Your instructions: Look below for the line that has "Screenshot is 1024x1169.". Set down the lines from there through the line that has "Créditos (648, 90)", exactly as written.

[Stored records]

"""

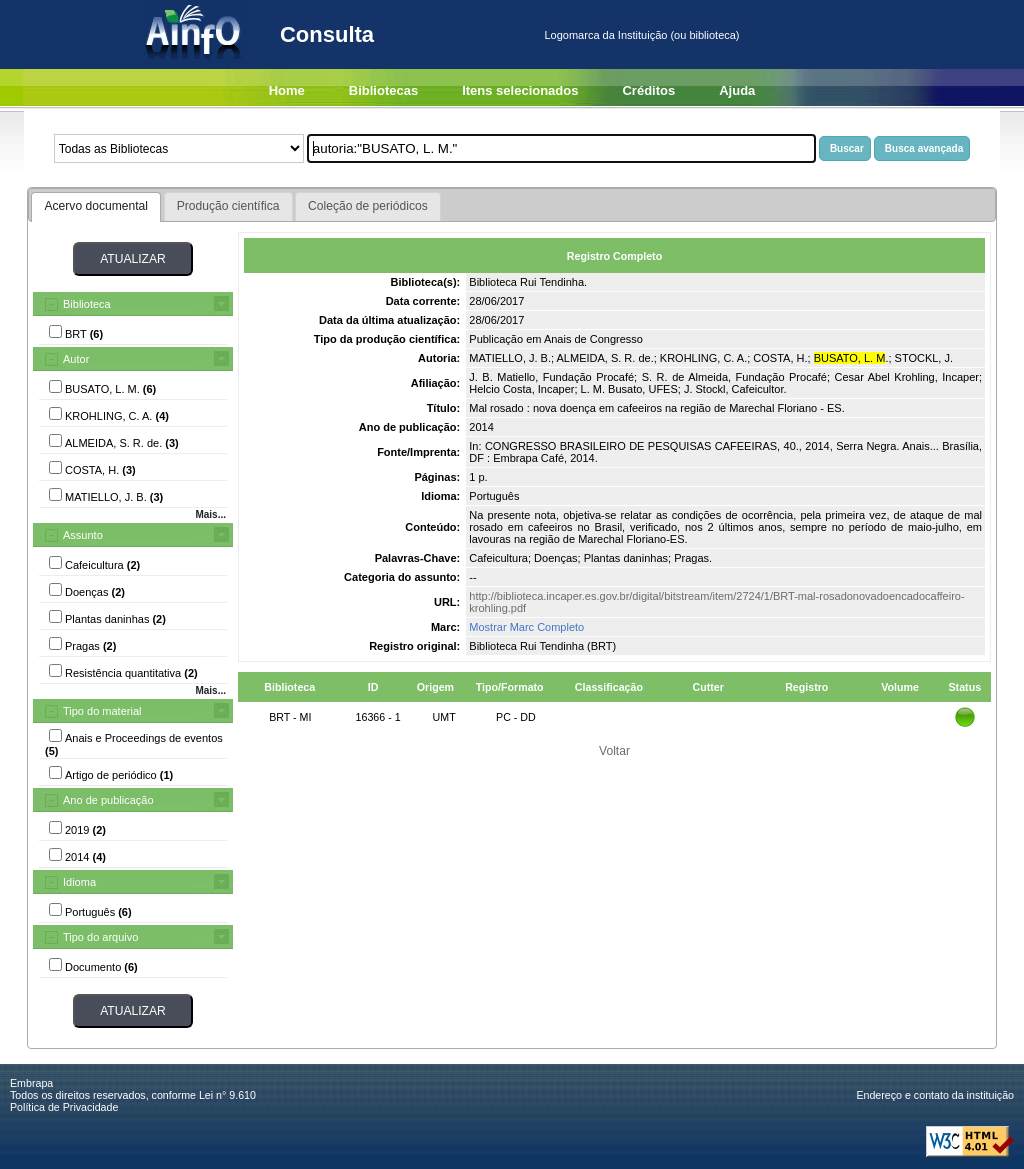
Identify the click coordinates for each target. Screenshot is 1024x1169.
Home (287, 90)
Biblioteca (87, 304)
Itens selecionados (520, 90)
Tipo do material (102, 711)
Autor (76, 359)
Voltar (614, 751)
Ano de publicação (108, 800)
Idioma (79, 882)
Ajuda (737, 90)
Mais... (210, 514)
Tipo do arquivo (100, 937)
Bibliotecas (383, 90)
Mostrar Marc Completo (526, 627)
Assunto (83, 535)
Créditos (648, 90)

"""
"""

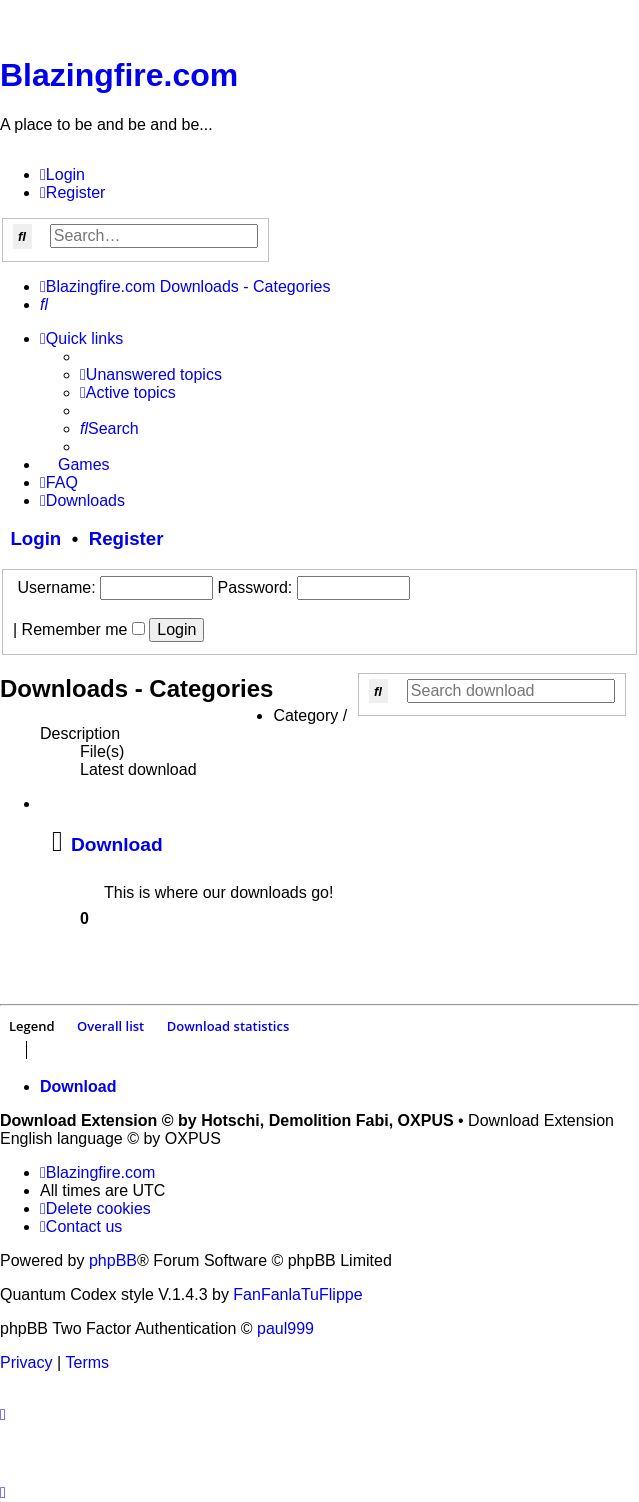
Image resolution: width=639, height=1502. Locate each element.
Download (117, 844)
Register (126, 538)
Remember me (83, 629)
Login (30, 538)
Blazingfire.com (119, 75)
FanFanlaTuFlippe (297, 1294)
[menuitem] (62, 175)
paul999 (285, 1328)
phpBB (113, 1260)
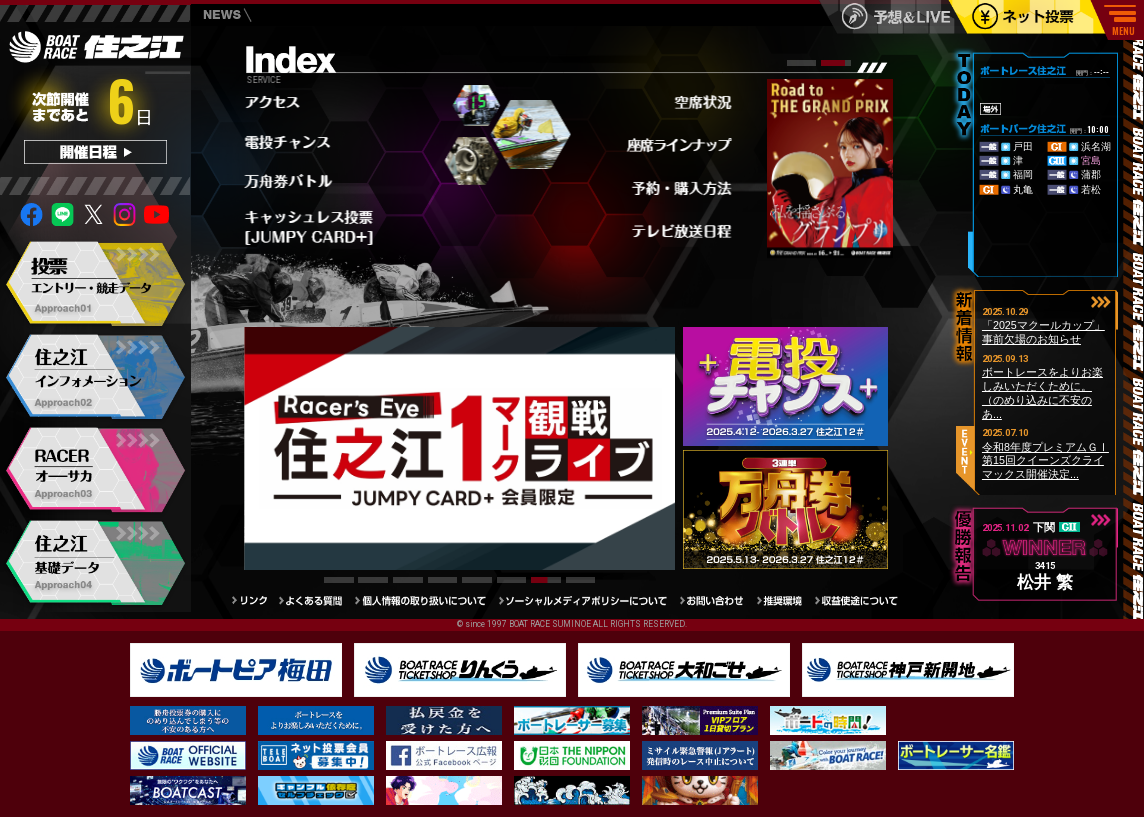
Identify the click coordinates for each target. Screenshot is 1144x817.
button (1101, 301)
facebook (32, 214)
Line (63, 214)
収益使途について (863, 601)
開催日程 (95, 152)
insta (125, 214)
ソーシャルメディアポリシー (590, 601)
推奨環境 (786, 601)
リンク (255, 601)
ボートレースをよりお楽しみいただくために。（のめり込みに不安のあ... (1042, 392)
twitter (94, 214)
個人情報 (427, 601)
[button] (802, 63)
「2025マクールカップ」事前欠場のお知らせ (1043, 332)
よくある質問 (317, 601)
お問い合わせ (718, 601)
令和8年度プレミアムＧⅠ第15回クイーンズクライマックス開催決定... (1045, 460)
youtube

"""

Your response:
Identify the click coordinates for each target. Screenshot is 1024x1169.
Home (287, 90)
Biblioteca (87, 304)
Itens selecionados (520, 90)
Tipo do material (102, 711)
Autor (76, 359)
Voltar (614, 751)
Ano de publicação (108, 800)
Idioma (79, 882)
Ajuda (737, 90)
Mais... (210, 514)
Tipo do arquivo (100, 937)
Bibliotecas (383, 90)
Mostrar Marc Completo (526, 627)
Assunto (83, 535)
Créditos (648, 90)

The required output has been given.